WHAT THE EXERCISE ASKS
Every entry below should be written out again exactly.

Stored items

------------------------------

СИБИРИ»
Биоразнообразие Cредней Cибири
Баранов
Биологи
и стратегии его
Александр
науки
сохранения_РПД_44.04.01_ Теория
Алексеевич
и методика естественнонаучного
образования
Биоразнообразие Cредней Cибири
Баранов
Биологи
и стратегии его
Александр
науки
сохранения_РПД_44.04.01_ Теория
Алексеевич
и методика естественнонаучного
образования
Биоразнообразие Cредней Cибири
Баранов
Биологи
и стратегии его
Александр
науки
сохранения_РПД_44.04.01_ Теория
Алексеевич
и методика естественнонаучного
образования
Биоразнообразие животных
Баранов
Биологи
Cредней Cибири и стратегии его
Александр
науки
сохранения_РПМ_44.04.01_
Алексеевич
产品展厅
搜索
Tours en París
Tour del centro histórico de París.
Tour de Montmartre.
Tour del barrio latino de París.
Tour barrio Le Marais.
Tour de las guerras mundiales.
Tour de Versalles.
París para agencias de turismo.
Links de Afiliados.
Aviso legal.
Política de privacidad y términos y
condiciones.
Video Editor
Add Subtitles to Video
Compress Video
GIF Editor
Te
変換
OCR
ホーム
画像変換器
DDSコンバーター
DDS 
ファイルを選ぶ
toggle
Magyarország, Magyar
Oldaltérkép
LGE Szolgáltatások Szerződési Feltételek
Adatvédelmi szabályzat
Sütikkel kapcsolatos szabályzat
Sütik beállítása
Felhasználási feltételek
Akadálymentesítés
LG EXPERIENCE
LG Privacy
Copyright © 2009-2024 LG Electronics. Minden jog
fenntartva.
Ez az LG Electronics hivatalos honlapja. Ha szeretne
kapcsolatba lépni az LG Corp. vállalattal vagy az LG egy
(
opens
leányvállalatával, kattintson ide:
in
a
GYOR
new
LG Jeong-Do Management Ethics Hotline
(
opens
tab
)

------------------------------

EXERCISE RESPONSE
СИБИРИ»
Биоразнообразие Cредней Cибири
Баранов
Биологи
и стратегии его
Александр
науки
сохранения_РПД_44.04.01_ Теория
Алексеевич
и методика естественнонаучного
образования
Биоразнообразие Cредней Cибири
Баранов
Биологи
и стратегии его
Александр
науки
сохранения_РПД_44.04.01_ Теория
Алексеевич
и методика естественнонаучного
образования
Биоразнообразие Cредней Cибири
Баранов
Биологи
и стратегии его
Александр
науки
сохранения_РПД_44.04.01_ Теория
Алексеевич
и методика естественнонаучного
образования
Биоразнообразие животных
Баранов
Биологи
Cредней Cибири и стратегии его
Александр
науки
сохранения_РПМ_44.04.01_
Алексеевич
产品展厅
搜索
Tours en París
Tour del centro histórico de París.
Tour de Montmartre.
Tour del barrio latino de París.
Tour barrio Le Marais.
Tour de las guerras mundiales.
Tour de Versalles.
París para agencias de turismo.
Links de Afiliados.
Aviso legal.
Política de privacidad y términos y
condiciones.
Video Editor
Add Subtitles to Video
Compress Video
GIF Editor
Te
変換
OCR
ホーム
画像変換器
DDSコンバーター
DDS 
ファイルを選ぶ
toggle
Magyarország, Magyar
Oldaltérkép
LGE Szolgáltatások Szerződési Feltételek
Adatvédelmi szabályzat
Sütikkel kapcsolatos szabályzat
Sütik beállítása
Felhasználási feltételek
Akadálymentesítés
LG EXPERIENCE
LG Privacy
Copyright © 2009-2024 LG Electronics. Minden jog
fenntartva.
Ez az LG Electronics hivatalos honlapja. Ha szeretne
kapcsolatba lépni az LG Corp. vállalattal vagy az LG egy
(
opens
leányvállalatával, kattintson ide:
in
a
GYOR
new
LG Jeong-Do Management Ethics Hotline
(
opens
tab
)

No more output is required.